After Embassy Attack, U.S. Is Prepared to Pre-emptively Strike Militias in Iraq

WASHINGTON — The United States military will pre-emptively strike Iranian-backed forces in Iraq and Syria if there are indications the paramilitary groups are planning more attacks against American bases and personnel in the region, Defense Secretary Mark T. Esper said Thursday.

The strong warning comes less than a week after Kataib Hezbollah, an Iranian-supported militia, killed an American contractor in a rocket attack near the Iraqi city of Kirkuk, and is the latest round of escalating language leveled at Tehran by officials in Washington.

“If we get word of attacks, we will take pre-emptive action as well to protect American forces, protect American lives,” Mr. Esper said. “The game has changed.”

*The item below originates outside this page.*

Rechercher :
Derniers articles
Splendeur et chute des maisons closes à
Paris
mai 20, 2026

The American military responded to the rocket attack last week by bombing Kataib Hezbollah outposts in Syria and Iraq, killing some of its fighters. The airstrikes set off a chain of events that culminated Tuesday with many members of the same militia attacking the American Embassy in Baghdad. The group that attacked the embassy was distinct from those Iraqis who have been protesting the Iraqi government for months, demonstrations in which hundreds have been killed by the country’s security forces.

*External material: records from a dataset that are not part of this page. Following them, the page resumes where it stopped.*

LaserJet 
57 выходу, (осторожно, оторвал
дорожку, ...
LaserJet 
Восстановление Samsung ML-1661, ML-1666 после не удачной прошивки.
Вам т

President Trump said on Tuesday that Iran would “be held fully responsible” for the attack on the embassy, in which protesters set fire to a reception building on the embassy compound, which covers more than 100 acres. He also blamed Tehran for directing the unrest.

To shore up the embassy’s defenses, the American military command in the Middle East on Tuesday dispatched about 100 Marines from Kuwait.

Additionally, the Pentagon ordered a battalion of paratroopers from the 82nd Airborne Division stationed at Fort Bragg, N.C., to Kuwait. The roughly 700 soldiers are part of a brigade of nearly 4,000 soldiers, all of whom are also preparing to deploy to the region if needed, according to two Defense Department officials.

These troop movements have been played up by both the White House and the Pentagon. Photographs and videos posted on social media of troops loading ammunition and of tilt-rotor troop transports landing in Baghdad seem intended to serve as a show of force to Iran and the country’s proxies, one official said.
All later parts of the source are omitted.